Internationally, the President hopes his shock and awe tariff tactics will boost his – and America’s – power and prestige. Access to the US market, he believes, is the most powerful weapon this side of a nuclear bomb.
The reptiles did allow one AV distraction, emanating from good old Shoe ...ASPI Defence, Strategy and National Security Director Michael Shoebridge has slammed the United States for imposing global tariffs. “America is the richest, most powerful nation on the planet and now behaving like a victim and trying to extract billions of dollars from every other country on the planet makes no sense outside his MAGA base,” Mr Shoebridge said. “Frankly the EU and China are starting to push back and they have real power to do so.”
Forget the Shoe, and arcane references to old movies, this was Huuuggee ...
In perhaps the most naked display of American economic power since Dwight Eisenhower forced Britain to abandon its Suez adventure in 1956 by threatening to attack the British pound, Trump wants to force US allies and adversaries alike to recognise his power and conform to his priorities.
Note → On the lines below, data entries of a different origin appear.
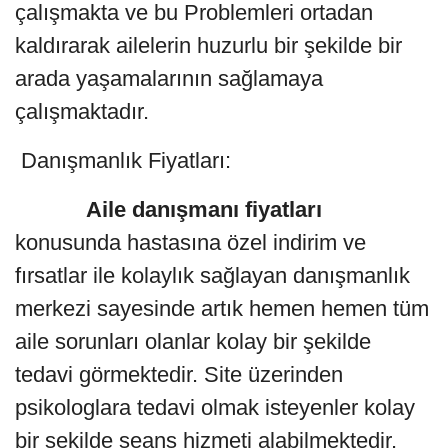
çalışmakta ve bu Problemleri ortadan
kaldırarak ailelerin huzurlu bir şekilde bir
arada yaşamalarının sağlamaya
çalışmaktadır.
Danışmanlık Fiyatları:
Aile danışmanı fiyatları
konusunda hastasına özel indirim ve
fırsatlar ile kolaylık sağlayan danışmanlık
merkezi sayesinde artık hemen hemen tüm
aile sorunları olanlar kolay bir şekilde
tedavi görmektedir. Site üzerinden
psikologlara tedavi olmak isteyenler kolay
bir şekilde seans hizmeti alabilmektedir.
It is an understatement to call this a flex.
Trump knows that trade with the US is vital to the prosperity and even the stability of dozens of countries. He is aware that American guarantees underwrite the security of much of the world.
By telling the world that both trade rules and security guarantees depend solely on his will, he is concentrating the greatest possible amount of power in his hands.
The reckless and arbitrary nature of his tariff schedule emphasises how vulnerable others are to his decisions while advertising the absence of domestic constraints on his power.
Trump will need all the power he can get. The international crises confronting this administration grow larger and more dangerous by the day.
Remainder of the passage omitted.